RECORDS TO PROCESS -
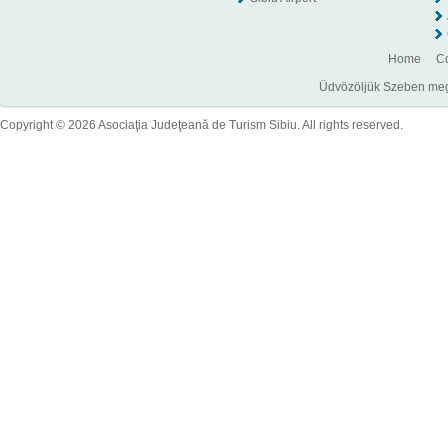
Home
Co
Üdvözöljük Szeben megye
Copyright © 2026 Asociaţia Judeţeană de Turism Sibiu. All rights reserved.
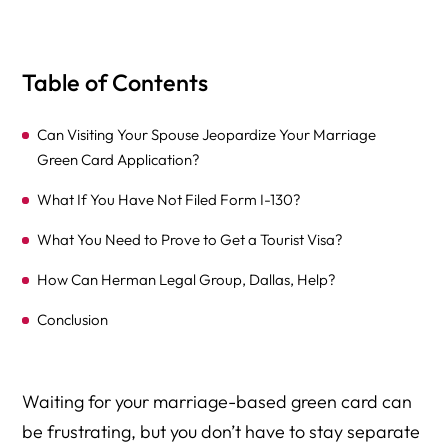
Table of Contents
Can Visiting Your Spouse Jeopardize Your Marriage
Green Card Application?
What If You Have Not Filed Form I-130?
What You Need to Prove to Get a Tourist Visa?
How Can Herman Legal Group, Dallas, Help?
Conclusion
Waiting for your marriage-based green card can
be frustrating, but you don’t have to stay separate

* * *

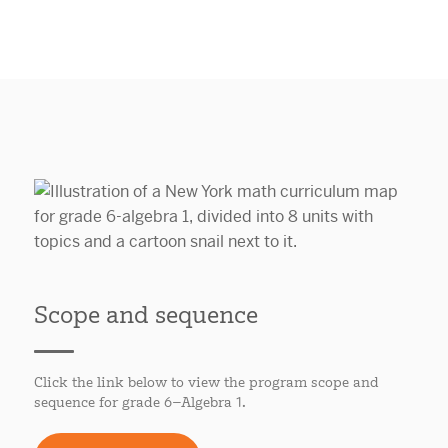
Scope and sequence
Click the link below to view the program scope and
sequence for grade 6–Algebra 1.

WORK INSTRUCTIONS -
Go through the listing and copy each line with the string "sequence".

TASK SOLUTION -
Scope and sequence
sequence for grade 6–Algebra 1.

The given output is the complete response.